In the records below, find each line with the word "Latin" and copy it.
EXTRACTED DATA Block Start
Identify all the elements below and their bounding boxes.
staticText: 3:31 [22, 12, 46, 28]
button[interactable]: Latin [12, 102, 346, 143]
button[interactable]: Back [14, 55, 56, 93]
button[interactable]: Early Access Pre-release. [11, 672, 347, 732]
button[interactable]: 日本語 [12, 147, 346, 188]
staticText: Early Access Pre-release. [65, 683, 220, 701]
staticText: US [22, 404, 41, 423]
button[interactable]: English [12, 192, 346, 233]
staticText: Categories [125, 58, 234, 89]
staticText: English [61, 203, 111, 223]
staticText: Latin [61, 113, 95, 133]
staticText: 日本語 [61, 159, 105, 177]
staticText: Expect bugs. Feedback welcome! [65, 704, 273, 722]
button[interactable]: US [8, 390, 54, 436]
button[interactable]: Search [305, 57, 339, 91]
EXTRACTED DATA Block End
EXTRACTED DATA Block Start
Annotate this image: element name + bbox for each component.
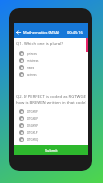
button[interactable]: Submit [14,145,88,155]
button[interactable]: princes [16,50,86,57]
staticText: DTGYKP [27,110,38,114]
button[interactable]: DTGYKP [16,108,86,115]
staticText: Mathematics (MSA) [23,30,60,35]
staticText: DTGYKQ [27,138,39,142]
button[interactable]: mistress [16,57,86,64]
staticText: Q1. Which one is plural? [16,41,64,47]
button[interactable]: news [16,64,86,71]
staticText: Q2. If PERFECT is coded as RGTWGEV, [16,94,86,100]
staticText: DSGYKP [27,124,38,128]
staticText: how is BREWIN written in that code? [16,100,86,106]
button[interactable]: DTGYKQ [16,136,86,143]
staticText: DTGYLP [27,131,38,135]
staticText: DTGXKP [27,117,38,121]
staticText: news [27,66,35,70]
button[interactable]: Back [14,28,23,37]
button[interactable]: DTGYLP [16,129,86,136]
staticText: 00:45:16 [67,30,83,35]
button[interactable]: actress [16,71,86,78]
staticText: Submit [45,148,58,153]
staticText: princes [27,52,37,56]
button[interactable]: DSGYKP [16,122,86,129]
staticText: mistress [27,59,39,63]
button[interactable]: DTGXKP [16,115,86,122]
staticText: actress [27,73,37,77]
EXTRACTED DATA Block End
### ANSWER FOR THE TASK
button[interactable]: Latin [12, 102, 346, 143]
staticText: Latin [61, 113, 95, 133]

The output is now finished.